Statistical Analysis
A test of normal distribution was done using one-sample K-S test. Differences in continuous data between groups were assessed using Student’s t-test, whereas clinicopathological variables were analyzed by two-sided Fisher’s exact test. All statistical analyses were performed using SPSS 18.0 (SPSS, Chicago, IL, USA). A value of p < 0.05 was considered statistically significant.
RESULTS
Expression of miR-1277 in Clinical HCC Serum Samples and HCC HepG2 Cells
A total of 102 patients with focal liver lesions were collected for MRI. The results showed that there were 42 cases of HCC, 31 cases of liver metastases, 19 cases of liver hemangioma, and 10 cases of liver cysts. In addition, the expression of miR-1277 in the serum of patients with HCC or liver metastasis was significantly lower than that in the serum of patients with liver hemangioma or cysts (p < 0.05) (Fig. 1A). However, there was no significant difference in the miR-1277 expression between HCC samples or liver metastasis samples (p > 0.05) (Fig. 1A). We also found that miR-1277 expression in HCC HepG2 cells were also markedly lower than that in normal liver L02 cells, and significant difference existed between them (p < 0.05) (Fig. 1B).
Figure 1
The expression of microRNA-1277 (miR-1277) in the serum of hepatocellular carcinoma (HCC) patients (A) and HCC HepG2 cells (B). Error bars indicate means ± SD. **p < 0.01.
The expression of microRNA-1277 (miR-1277) in the serum of hepatocellular carcinoma (HCC) patients (A) and HCC HepG2 cells (B). Error bars indicate means ± SD. **p < 0.01.
Effects of Aberrant miR-1277 Expression on Cell Proliferation
To investigate the effects of aberrant miR-1277, HepG2 cells were transfected with miR-1277 mimic, inhibitor, or scramble into cells. As shown in Figure 2A, compared with the scramble group, miR-1277 expression was significantly increased in the miR-1277 mimic, while obviously decreased in the miR-1277 inhibitor group (p < 0.05), indicating that miR-1277 was successfully overexpressed and suppressed in HepG2 cells.
Figure 2
The effects of miR-1277 on HepG2 cell proliferation. (A) The expression of miR-1277 in different transfection groups. (B) The MTT [3-(4,5-dimethylthiazol-2-yl)-2,5-diphenyltetrazo-liumbromide] assay showed the HepG2 cell viability of different transfection groups. (C, D) The colony assay showed the number of colony of different transfection groups. Error bars indicate means ± SD. *p < 0.05 and **p < 0.01 compared with the scramble group.

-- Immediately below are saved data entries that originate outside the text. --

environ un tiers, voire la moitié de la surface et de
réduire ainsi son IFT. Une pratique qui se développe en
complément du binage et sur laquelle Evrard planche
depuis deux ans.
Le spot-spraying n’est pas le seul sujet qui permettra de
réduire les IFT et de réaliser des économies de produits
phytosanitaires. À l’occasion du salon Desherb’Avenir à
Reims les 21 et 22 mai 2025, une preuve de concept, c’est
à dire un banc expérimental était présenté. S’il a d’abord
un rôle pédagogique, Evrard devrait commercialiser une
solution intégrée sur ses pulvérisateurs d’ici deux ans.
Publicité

The effects of miR-1277 on HepG2 cell proliferation. (A) The expression of miR-1277 in different transfection groups. (B) The MTT [3-(4,5-dimethylthiazol-2-yl)-2,5-diphenyltetrazo-liumbromide] assay showed the HepG2 cell viability of different transfection groups. (C, D) The colony assay showed the number of colony of different transfection groups. Error bars indicate means ± SD. *p < 0.05 and **p < 0.01 compared with the scramble group.In addition, the results of the MTT assay showed that, in comparison with the scramble group, the cell viability was significantly inhibited at 72 and 96 h after transfection with miR-1277 mimic, while being obviously increased after transfection with miR-1277 inhibitor (p < 0.05) (Fig. 2B). Also, colony formation assay showed similar results in that the number of colonies was markedly decreased in the miR-1277 mimic group and significantly increased in the miR-1277 inhibitor group (p < 0.05) (Fig. 2C and D).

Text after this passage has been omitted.